Maigret and the Ghost by Georges Simenon

Maigret and the Ghost by Georges Simenon

Author:Georges Simenon
Language: eng
Format: epub
ISBN: 9780241304044
Publisher: Penguin Books Ltd
Published: 2018-10-05T16:00:00+00:00


5. The Room Covered in Graffiti

In that instant, something happened that Maigret would have been incapable of defining, a change of tone, or rather a sort of shift that suddenly lent more weight to gestures, words and attitudes. Did this stem from the presence of the young woman, still draped in her strange costume, or from the atmosphere of the room?

Logs were burning and crackling in the vast white stone fireplace, and the flames seemed to be leaping sprites.

Maigret now understood why the studio curtains that could be seen from Marinette Augier’s windows were nearly always drawn. The studio wasn’t only glazed on one side but two, which made it possible to choose the light required.

These curtains were made of thick, black hessian faded to grey in the wash, and had shrunk, so they no longer closed.

On one side, rooftops were visible as far as Saint-Ouen; on the other, with the sails of the Moulin de la Galette in the foreground, lay Paris in almost its entirety, scored by the boulevards, the wider gap of the Champs-Élysées, the curves of the Seine and the gilt dome of Les Invalides.

It was not this panorama that fascinated Maigret, whose senses were sharpened. It is difficult, when suddenly plunged into an unknown milieu, to grasp it fully, and yet that was what seemed to be happening to him.

Everything struck him at once, the two bare walls, for example, painted a glaring white, the dancing flames in the fireplace in the centre of one wall.

Madame Jonker had been busy painting when the two men had come in. Would it not have been natural for there to be canvases on the walls? And also, as in all artists’ studios, other canvases stacked against each other? But the varnished wooden floor was as bare as the walls.

Near the easel was a box full of tubes of paint on a pedestal table.

On another table further away, a white-wood table, the only everyday object seen so far in the house, was a jumble of pots, tin cans, bottles and rags.

The rest of the furniture comprised two antique cupboards, a chair and an armchair whose brown velvet upholstery had begun to fade.

Something was not quite right. It was only a hunch, but he was on the alert, and the Dutchman’s words only struck him more forcefully. He said, addressing his wife:

‘Inspector Maigret isn’t here to admire my paintings, but, strange as it may seem, to give a lecture on jealousy. He appears surprised that not all women are jealous …’
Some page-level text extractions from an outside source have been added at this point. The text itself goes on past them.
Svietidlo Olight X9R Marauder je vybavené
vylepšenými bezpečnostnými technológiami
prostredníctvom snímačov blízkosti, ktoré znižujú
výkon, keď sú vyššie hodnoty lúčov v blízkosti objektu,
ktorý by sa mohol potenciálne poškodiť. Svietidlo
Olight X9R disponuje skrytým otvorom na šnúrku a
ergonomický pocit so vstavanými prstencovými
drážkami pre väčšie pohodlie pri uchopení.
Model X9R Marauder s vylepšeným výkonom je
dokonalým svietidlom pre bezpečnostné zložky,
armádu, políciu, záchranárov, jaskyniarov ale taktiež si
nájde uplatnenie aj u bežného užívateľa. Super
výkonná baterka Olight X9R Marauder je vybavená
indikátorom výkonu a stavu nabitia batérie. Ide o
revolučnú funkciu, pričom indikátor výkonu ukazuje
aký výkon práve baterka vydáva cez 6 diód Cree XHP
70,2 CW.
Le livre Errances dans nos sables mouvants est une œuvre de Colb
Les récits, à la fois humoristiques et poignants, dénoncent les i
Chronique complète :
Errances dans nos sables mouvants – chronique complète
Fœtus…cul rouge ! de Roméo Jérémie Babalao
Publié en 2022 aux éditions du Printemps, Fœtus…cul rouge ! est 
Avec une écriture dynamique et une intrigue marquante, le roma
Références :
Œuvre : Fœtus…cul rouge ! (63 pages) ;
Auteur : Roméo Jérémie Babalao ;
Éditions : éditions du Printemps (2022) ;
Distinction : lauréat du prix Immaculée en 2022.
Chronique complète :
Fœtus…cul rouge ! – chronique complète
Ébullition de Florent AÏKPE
That could have passed as an unremarkable comment, with a hint of sarcasm. But Maigret understood it as a warning Jonker was giving his wife, and he could have sworn that she acknowledged the message by batting her eyelids.

‘Is your wife jealous, Monsieur Maigret?’

‘I confess, madame, that she has not yet given me the occasion to ask myself the question.’

‘But many women must visit your office?’

Was he mistaken? He thought he detected some sort of signal, but a signal that was for his benefit this time.